Une telle analyse appelle, au moins, trois approches privilégiées: d’abord, une approche d’ordre esthétique qui se pencherait sur des questions de figuration en abordant des problèmes liés à la perception et à la mémoire ; ensuite, une approche anthropologique qui s’interrogerait sur un déclin des gestes ou, au contraire, sur le retour de gestes immémoriaux, voire l’invention de gestuelles inédites ; enfin, à la croisée des ces deux problématiques, un examen de l’interaction entre parole et geste qui envisagerait la possibilité d’un geste audiovisuel.

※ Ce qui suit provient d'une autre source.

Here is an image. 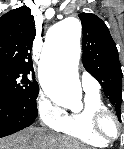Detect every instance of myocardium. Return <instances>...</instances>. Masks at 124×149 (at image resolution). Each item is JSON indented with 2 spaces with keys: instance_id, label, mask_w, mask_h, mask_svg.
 <instances>
[{
  "instance_id": "f54148a6",
  "label": "myocardium",
  "mask_w": 124,
  "mask_h": 149,
  "mask_svg": "<svg viewBox=\"0 0 124 149\" xmlns=\"http://www.w3.org/2000/svg\"><path fill=\"white\" fill-rule=\"evenodd\" d=\"M108 121H112L115 124V132L113 134L107 130L106 124ZM93 129L99 137L108 142L116 141L122 133V126L118 116L108 108L94 113Z\"/></svg>"
}]
</instances>
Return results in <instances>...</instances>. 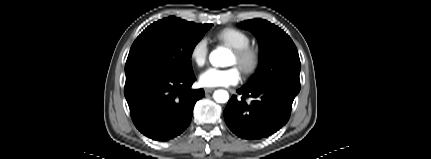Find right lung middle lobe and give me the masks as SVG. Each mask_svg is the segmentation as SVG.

À travers ces axes de réflexion, les journées interrogeront les catégories sensibles, problématisées par la création contemporaine à partir du cinéma et de ses évolutions, notamment ses convergences avec certaines pratiques artistiques (vidéo, performance, installations, etc.) en offrant une possibilité de renouvellement de la réflexion autour du geste.

Journées d'études organisées par Christa Blümlinger (Université Paris 8), Mathias Lavin (Université Paris 8) et Frédéric Sabouraud (ENS Louis-Lumière), en coopération avec Andreas Beyer (Centre allemand d'histoire de l'art de Paris) et avec le soutien du Labex Arts-H2H.